The average American spends nearly $10,000 on personal health care annually, according to the Centers for Medicare and Medicaid Services.
But that cost and overall health care service can vary greatly from state to state.
To determine how states stack up against each other, analysts over at personal finance site WalletHub compared health care cost, accessibility and outcomes in the 50 states and the District of Columbia for the “2017 Best and Worst States for Health Care” ranking.
The three dimensions (cost, accessibility and outcomes) were evaluated using 35 relevant metrics, including cost of medical visits, average monthly insurance premiums, physicians per capita, quality of public hospital systems, infant mortality, life expectancy among others.
Analysts collected data from a variety of reputable sources such as the Census, Centers for Disease Control and Prevention, Association of American Medical Colleges and more.
The best state for health care, according to WalletHub, is Hawaii, which earned top honors in outcomes and came in third for cost.
Despite its top spot, Hawaii ranked 42nd for access, partly due to its No. 51 rank for the lowest physician Medicare-acceptance rate.
Researchers found the worst states for health care were concentrated in the South, with Louisiana dead last.
Louisiana also ranked among the bottom three in both cost and outcomes.
Georgia ranked sixth worst for health care, according to the study.
Here’s how Georgia fared, according to WalletHub:
- Overall rank: 46
- Cost: 38
- Access: 49
- Outcomes: 43
Additionally, Georgia tied at No. 47 with New Mexico for one of the lowest percentages of insured adults aged 18-64.
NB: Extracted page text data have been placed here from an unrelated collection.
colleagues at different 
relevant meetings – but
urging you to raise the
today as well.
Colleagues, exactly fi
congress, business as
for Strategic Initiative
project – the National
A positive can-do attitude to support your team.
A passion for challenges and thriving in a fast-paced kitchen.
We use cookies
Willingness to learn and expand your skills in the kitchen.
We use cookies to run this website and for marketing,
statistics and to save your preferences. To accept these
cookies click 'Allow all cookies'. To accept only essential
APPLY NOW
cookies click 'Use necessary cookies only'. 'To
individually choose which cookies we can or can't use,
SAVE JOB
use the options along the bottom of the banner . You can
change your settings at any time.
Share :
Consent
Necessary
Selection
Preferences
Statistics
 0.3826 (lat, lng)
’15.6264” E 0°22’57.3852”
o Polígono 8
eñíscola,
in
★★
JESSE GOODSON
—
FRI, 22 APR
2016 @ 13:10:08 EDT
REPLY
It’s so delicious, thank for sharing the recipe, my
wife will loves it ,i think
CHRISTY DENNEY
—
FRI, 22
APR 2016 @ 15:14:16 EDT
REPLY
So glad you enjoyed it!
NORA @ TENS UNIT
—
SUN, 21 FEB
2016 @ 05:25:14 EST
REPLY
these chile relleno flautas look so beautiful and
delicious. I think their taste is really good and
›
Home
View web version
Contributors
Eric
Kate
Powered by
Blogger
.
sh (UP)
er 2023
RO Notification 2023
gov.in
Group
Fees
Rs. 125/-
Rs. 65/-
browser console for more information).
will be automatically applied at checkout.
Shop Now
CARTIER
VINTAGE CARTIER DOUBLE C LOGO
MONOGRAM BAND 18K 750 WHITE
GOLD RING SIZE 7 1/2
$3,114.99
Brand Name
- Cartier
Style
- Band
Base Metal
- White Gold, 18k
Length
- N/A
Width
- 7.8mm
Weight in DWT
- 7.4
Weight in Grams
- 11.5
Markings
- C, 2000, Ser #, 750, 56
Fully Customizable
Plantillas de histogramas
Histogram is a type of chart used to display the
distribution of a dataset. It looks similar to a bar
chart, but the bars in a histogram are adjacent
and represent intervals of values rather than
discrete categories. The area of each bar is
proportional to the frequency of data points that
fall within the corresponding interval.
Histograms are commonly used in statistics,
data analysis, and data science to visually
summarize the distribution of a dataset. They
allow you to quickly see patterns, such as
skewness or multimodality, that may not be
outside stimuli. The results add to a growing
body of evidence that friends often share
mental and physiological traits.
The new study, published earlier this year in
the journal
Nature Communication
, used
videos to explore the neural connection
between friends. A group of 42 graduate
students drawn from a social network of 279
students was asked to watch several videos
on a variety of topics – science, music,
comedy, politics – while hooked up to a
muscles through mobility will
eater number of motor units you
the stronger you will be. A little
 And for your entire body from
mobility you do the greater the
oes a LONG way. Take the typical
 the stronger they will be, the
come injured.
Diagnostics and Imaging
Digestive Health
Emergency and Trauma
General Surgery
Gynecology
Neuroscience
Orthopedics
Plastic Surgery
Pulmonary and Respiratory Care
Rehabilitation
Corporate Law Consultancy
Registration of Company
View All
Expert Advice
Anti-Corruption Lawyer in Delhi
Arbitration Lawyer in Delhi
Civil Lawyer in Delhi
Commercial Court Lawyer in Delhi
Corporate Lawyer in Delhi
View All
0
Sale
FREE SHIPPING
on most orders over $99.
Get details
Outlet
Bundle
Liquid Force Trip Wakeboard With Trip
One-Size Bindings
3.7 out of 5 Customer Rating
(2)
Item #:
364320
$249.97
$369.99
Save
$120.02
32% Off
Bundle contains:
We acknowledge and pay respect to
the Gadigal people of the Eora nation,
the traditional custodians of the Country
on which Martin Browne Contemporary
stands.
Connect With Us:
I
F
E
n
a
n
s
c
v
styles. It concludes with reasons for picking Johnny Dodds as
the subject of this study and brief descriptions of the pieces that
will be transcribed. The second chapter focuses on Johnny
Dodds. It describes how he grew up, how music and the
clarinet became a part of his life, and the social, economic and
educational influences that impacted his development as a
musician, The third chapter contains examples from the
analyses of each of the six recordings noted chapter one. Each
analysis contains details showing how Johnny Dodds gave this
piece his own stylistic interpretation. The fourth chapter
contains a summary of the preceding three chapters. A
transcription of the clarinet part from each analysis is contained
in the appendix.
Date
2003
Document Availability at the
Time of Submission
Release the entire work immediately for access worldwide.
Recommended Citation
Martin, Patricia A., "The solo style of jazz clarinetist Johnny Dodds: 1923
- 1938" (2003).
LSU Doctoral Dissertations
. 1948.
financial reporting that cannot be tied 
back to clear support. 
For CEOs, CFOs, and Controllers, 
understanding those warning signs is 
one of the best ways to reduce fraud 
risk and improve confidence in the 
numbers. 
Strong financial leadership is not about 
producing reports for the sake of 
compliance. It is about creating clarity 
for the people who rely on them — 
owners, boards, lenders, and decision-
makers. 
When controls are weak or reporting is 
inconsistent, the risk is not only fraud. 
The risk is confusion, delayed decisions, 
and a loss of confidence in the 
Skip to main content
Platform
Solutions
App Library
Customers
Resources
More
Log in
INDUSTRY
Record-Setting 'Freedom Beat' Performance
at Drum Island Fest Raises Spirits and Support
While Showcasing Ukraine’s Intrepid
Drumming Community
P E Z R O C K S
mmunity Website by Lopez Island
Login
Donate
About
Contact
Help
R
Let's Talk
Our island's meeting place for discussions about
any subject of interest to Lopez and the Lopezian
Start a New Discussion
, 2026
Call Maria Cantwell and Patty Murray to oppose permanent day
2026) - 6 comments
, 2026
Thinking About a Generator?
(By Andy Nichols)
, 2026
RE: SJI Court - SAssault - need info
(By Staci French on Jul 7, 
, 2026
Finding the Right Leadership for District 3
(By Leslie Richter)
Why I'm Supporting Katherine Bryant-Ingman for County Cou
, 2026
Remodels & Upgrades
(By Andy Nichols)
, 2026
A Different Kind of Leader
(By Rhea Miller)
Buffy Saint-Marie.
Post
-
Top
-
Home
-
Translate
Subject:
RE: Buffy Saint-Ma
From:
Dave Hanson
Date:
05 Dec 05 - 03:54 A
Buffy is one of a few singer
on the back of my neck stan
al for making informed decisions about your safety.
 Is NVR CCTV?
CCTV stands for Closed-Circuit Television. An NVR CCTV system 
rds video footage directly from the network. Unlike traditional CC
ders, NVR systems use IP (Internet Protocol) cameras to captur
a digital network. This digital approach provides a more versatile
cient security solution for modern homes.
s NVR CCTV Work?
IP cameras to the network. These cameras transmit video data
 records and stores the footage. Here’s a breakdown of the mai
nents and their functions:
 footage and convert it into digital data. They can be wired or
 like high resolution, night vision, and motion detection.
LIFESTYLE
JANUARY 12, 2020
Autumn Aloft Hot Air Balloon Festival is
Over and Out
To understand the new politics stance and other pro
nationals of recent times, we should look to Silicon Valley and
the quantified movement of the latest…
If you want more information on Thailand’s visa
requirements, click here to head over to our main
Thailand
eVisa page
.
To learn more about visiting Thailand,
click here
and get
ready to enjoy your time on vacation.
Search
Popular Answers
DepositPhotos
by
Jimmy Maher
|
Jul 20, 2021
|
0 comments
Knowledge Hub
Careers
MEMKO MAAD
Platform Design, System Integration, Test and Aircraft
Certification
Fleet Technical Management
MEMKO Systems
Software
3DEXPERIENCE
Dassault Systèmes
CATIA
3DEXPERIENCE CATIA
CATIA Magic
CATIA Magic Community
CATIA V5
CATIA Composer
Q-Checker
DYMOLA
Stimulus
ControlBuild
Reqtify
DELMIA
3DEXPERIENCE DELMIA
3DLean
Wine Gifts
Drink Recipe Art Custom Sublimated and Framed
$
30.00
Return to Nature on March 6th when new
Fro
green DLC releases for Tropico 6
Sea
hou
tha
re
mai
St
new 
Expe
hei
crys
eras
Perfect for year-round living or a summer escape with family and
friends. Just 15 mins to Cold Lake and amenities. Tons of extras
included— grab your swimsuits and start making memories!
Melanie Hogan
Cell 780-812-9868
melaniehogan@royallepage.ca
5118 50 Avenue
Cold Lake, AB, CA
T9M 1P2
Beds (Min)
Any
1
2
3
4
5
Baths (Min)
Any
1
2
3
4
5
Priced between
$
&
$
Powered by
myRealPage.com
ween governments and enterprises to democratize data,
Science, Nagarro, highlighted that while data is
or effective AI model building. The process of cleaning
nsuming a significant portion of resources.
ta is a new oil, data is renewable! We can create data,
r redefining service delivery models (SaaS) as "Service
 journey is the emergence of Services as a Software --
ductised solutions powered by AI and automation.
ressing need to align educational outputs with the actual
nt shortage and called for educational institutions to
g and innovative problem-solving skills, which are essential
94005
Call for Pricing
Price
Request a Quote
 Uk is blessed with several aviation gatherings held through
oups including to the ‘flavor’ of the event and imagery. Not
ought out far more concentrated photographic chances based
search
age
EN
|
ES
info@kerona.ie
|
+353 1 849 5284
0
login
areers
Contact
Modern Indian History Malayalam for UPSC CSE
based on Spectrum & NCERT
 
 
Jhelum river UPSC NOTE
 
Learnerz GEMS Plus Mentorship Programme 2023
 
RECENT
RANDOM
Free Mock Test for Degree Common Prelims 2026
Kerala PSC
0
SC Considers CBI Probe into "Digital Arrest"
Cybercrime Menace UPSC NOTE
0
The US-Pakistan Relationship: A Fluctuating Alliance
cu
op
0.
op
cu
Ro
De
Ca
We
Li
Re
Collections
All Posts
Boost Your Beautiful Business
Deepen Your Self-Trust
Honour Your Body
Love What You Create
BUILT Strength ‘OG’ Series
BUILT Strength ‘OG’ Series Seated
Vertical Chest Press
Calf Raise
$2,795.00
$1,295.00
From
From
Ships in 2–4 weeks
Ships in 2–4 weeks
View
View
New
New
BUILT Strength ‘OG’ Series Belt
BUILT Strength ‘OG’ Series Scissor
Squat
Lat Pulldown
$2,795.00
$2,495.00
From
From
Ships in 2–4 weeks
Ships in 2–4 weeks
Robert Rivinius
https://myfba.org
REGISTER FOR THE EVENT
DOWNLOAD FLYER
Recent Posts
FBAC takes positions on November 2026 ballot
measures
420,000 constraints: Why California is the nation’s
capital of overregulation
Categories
The state also ranked fifth for one of the nation's highest infant mortality rates — 7.5 per 1,000 live births, according to the CDC.
- New Hampshire
- District of Columbia
- South Dakota
- Rhode Island
- North Carolina
- South Carolina
Compared to the rest of the world, many wealthy nations outperform the U.S. across several measures, including health coverage, life expectancy and quality of life, according a global health care quality analysis from the Kaiser Family Foundation (KFF).
Still, America’s “ability to promote health and provide high-quality care, with some recent improvement in the accessibility of that care and a slowing of spending growth” has improved, according to the KFF analysis.
For Georgia in particular, the threat of inaction on health care by Congress could cause Georgia hospitals to lose tens of millions of dollars in federal reimbursements for health care they provide to Medicaid patients and the uninsured, according to AJC’s Tamar Hallerman.